Speaking out on the matter in 2019 he admitted he should “not have listened” to the former prime minister.
“They asked me to shut up, so I shut up. That is something I criticise myself for. I should have spoken out rather than stay silent.”
In order to avoid another Brexit, member states and EU institutions should “consistently provide wide-reaching information to EU citizens on the functioning of the European Union […] and the consequences of leaving the EU”, the report said.
MEPs said “misinformation” had influenced the UK’s vote to leave and warned that future referendums were at risk of “disinformation, foreign interference and funding irregularities”.
The report said Brussels had achieved its “key aims” in the Brexit talks through EU unity in the face of a British “rejection of the obligations linked to EU membership”. It praised the bloc for swiftly identifying its objectives of securing the financial settlement, or “Brexit bill”, protecting the rights of citizens and the circumstances of Ireland.

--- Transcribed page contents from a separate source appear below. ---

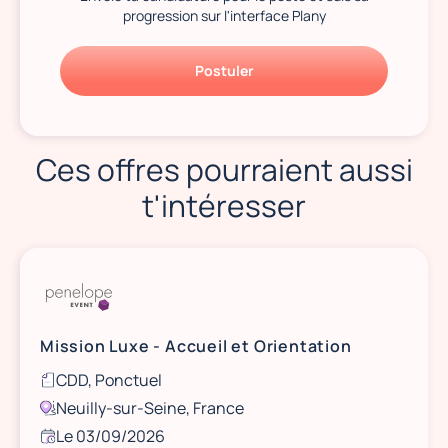
progression sur l'interface Plany
Postuler
Ces offres pourraient aussi
t'intéresser
Mission Luxe - Accueil et Orientation
CDD, Ponctuel
Neuilly-sur-Seine, France
Le 03/09/2026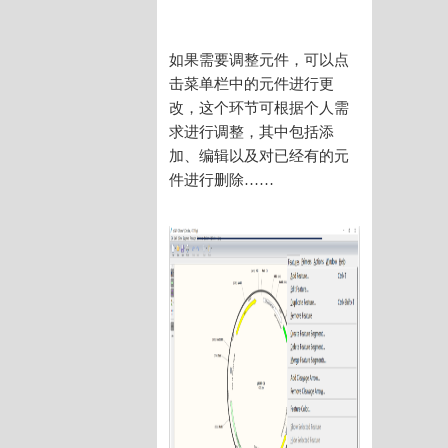
如果需要调整元件，可以点
击菜单栏中的元件进行更
改，这个环节可根据个人需
求进行调整，其中包括添
加、编辑以及对已经有的元
件进行删除……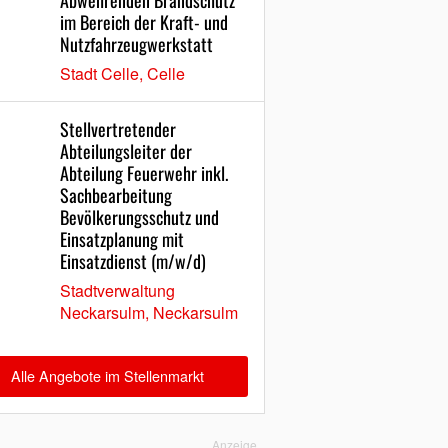
Abwehrenden Brandschutz
im Bereich der Kraft- und
Nutzfahrzeugwerkstatt
Stadt Celle, Celle
Stellvertretender
Abteilungsleiter der
Abteilung Feuerwehr inkl.
Sachbearbeitung
Bevölkerungsschutz und
Einsatzplanung mit
Einsatzdienst (m/w/d)
Stadtverwaltung
Neckarsulm, Neckarsulm
Alle Angebote im Stellenmarkt
Anzeige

In contrast, it attacked the UK Government for failing to plan for Brexit, which it said raised “the spectre” of no deal.

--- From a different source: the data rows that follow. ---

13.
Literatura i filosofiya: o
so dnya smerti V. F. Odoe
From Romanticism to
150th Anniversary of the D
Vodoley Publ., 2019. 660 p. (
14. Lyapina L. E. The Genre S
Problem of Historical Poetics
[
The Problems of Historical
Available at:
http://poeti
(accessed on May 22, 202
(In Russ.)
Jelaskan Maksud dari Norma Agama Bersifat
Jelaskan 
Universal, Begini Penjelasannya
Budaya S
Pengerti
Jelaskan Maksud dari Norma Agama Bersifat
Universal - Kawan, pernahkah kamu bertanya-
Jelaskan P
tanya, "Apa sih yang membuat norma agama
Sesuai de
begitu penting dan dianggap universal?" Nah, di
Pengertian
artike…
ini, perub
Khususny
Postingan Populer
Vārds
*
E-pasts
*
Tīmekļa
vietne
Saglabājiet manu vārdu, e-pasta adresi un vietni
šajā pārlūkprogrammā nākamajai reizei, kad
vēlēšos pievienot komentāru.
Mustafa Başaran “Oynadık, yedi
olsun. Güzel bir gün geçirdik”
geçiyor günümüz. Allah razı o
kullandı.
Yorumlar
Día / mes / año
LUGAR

“The political and economic consequences of the decision to leave the union are significant,” the non-binding report said. “These were not genuinely and fully assessed by the UK prior to its decision to withdraw.”

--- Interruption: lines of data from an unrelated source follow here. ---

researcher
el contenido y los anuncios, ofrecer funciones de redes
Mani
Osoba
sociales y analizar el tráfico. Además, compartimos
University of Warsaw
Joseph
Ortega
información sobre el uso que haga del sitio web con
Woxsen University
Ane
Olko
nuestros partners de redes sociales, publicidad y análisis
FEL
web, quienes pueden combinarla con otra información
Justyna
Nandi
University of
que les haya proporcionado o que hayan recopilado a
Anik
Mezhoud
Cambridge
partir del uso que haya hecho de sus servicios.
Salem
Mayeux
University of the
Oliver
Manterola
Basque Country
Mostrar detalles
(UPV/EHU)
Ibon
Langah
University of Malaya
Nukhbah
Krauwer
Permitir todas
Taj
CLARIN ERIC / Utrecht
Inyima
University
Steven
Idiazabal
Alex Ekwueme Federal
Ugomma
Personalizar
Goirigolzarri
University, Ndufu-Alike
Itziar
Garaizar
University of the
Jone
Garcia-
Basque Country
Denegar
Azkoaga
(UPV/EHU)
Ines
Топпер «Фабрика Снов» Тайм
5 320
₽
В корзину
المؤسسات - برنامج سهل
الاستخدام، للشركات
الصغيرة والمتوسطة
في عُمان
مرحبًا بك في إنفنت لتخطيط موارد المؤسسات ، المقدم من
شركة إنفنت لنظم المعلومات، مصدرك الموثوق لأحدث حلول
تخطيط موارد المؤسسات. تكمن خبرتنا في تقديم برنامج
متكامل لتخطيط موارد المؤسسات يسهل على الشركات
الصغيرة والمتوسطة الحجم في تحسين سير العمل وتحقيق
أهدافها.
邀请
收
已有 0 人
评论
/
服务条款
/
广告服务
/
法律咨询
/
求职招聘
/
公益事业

The report said any other country wanting to trigger the Article 50 process should also have to provide a “a blueprint of the future relationship that the withdrawing Member State has in mind”.
A UK Government spokesman said: “The British people voted to leave the European Union, and this government delivered on that result. We will go further and faster to deliver on the promise of Brexit and take advantage of the enormous potential that our new freedoms bring.”